## EXERCISE PROMPT:
Show the lines below where "artesanía" occurs.
++++++++
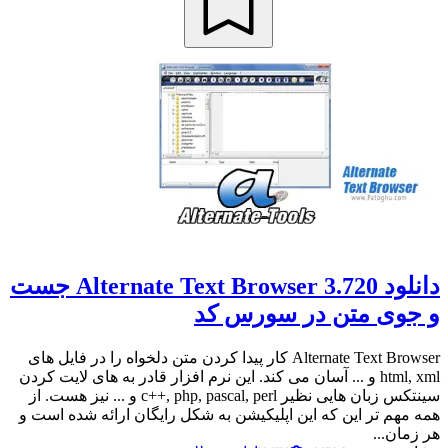
دانلود Alternate Text Browser 3.720 جست
و جوی متن در سورس کد
Alternate Text Browser کار پیدا کردن متن دلخواه را در فایل های
html, xml و ... آسان می کند. این نرم افزار قادر به های لایت کردن
سینتکس زبان هایی نظیر c++, php, pascal, perl و ... نیز هست. از
همه مهم تر این که این اپلیکیشن به شکل رایگان ارائه شده است و
هر زمان...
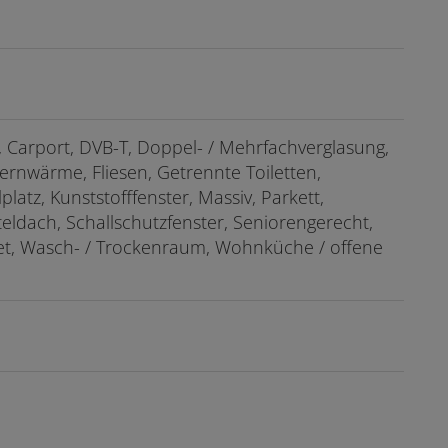
Carport
DVB-T
Doppel- / Mehrfachverglasung
Fernwärme
Fliesen
Getrennte Toiletten
lplatz
Kunststofffenster
Massiv
Parkett
teldach
Schallschutzfenster
Seniorengerecht
et
Wasch- / Trockenraum
Wohnküche / offene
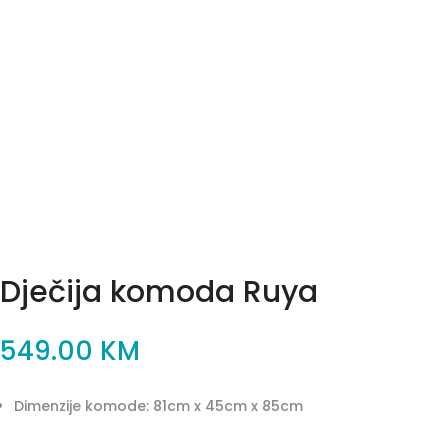
Dječija komoda Ruya
549.00
KM
Dimenzije komode: 81cm x 45cm x 85cm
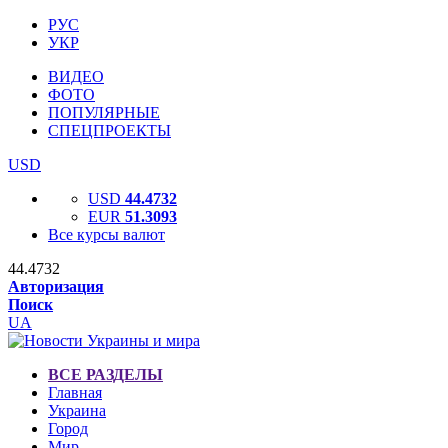
РУС
УКР
ВИДЕО
ФОТО
ПОПУЛЯРНЫЕ
СПЕЦПРОЕКТЫ
USD
USD
44.4732
EUR
51.3093
Все курсы валют
44.4732
Авторизация
Поиск
UA
ВСЕ РАЗДЕЛЫ
Главная
Украина
Город
Мир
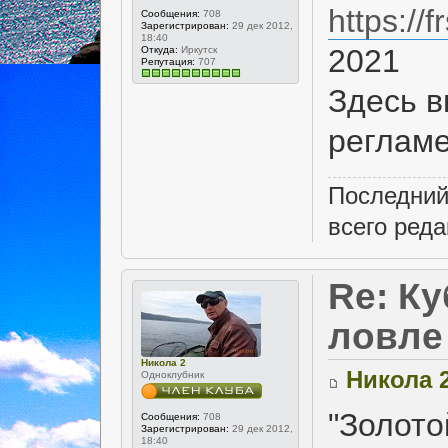
https://
Сообщения:
708
Зарегистрирован:
29 дек 2012,
18:40
2021
Откуда:
Иркутск
Репутация:
707
Здесь в
регламе
Последний
всего реда
Re: Ку
ловле
Никола 2
Никола 
Одноклубник
"Золото
Сообщения:
708
Зарегистрирован:
29 дек 2012,
18:40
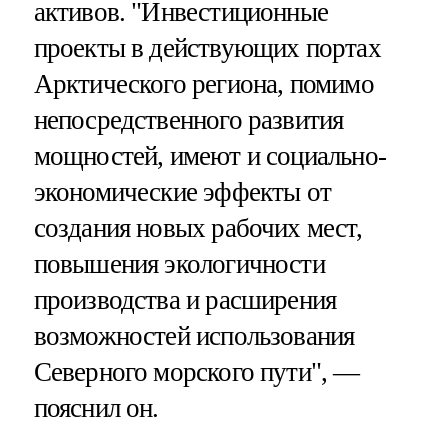
активов. "Инвестиционные
проекты в действующих портах
Арктического региона, помимо
непосредственного развития
мощностей, имеют и социально-
экономические эффекты от
создания новых рабочих мест,
повышения экологичности
производства и расширения
возможностей использования
Северного морского пути", —
пояснил он.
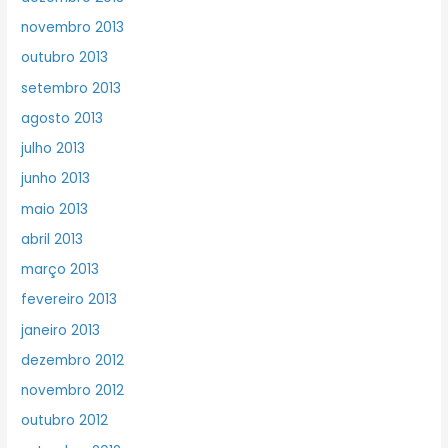
novembro 2013
outubro 2013
setembro 2013
agosto 2013
julho 2013
junho 2013
maio 2013
abril 2013
março 2013
fevereiro 2013
janeiro 2013
dezembro 2012
novembro 2012
outubro 2012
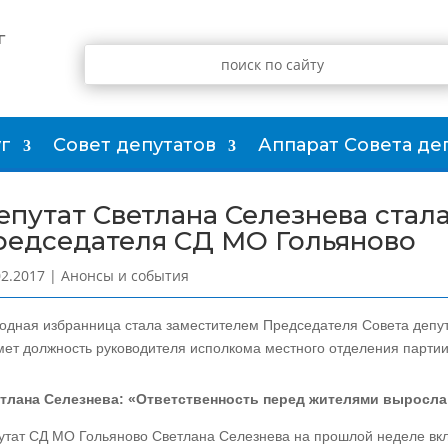
г
г
Совет депутатов
Аппарат Совета де
епутат Светлана Селезнева стал
редседателя СД МО Гольяново
02.2017
|
Анонсы и события
одная избранница стала заместителем Председателя Совета депут
мет должность руководителя исполкома местного отделения парти
тлана Селезнева: «Ответственность перед жителями выросла
утат СД МО Гольяново Светлана Селезнева на прошлой неделе вкл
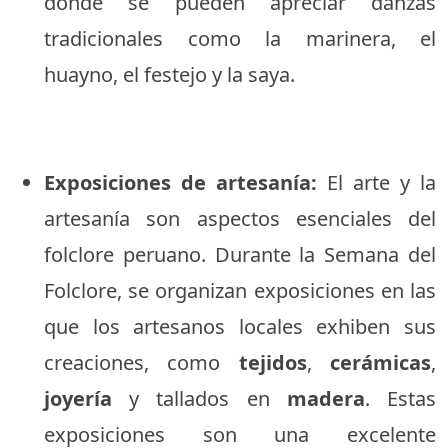
donde se pueden apreciar danzas
tradicionales como la marinera, el
huayno, el festejo y la saya.
Exposiciones de artesanía:
El arte y la
artesanía son aspectos esenciales del
folclore peruano. Durante la Semana del
Folclore, se organizan exposiciones en las
que los artesanos locales exhiben sus
creaciones, como
tejidos
,
cerámicas
,
joyería
y tallados en
madera
. Estas
exposiciones son una excelente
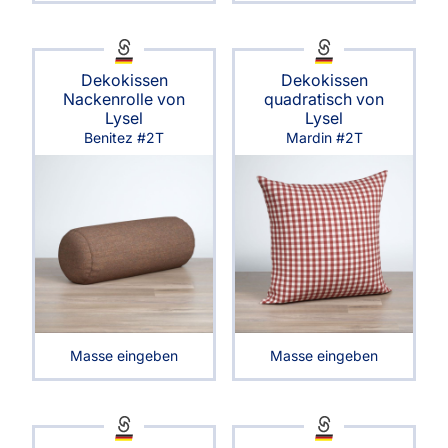
Dekokissen
Dekokissen
Nackenrolle von
quadratisch von
Lysel
Lysel
Benitez #2T
Mardin #2T
Masse eingeben
Masse eingeben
++++++++
## SOLUTION FOR THIS PROBLEM:
Exposiciones de artesanía:
artesanía son aspectos esenciales del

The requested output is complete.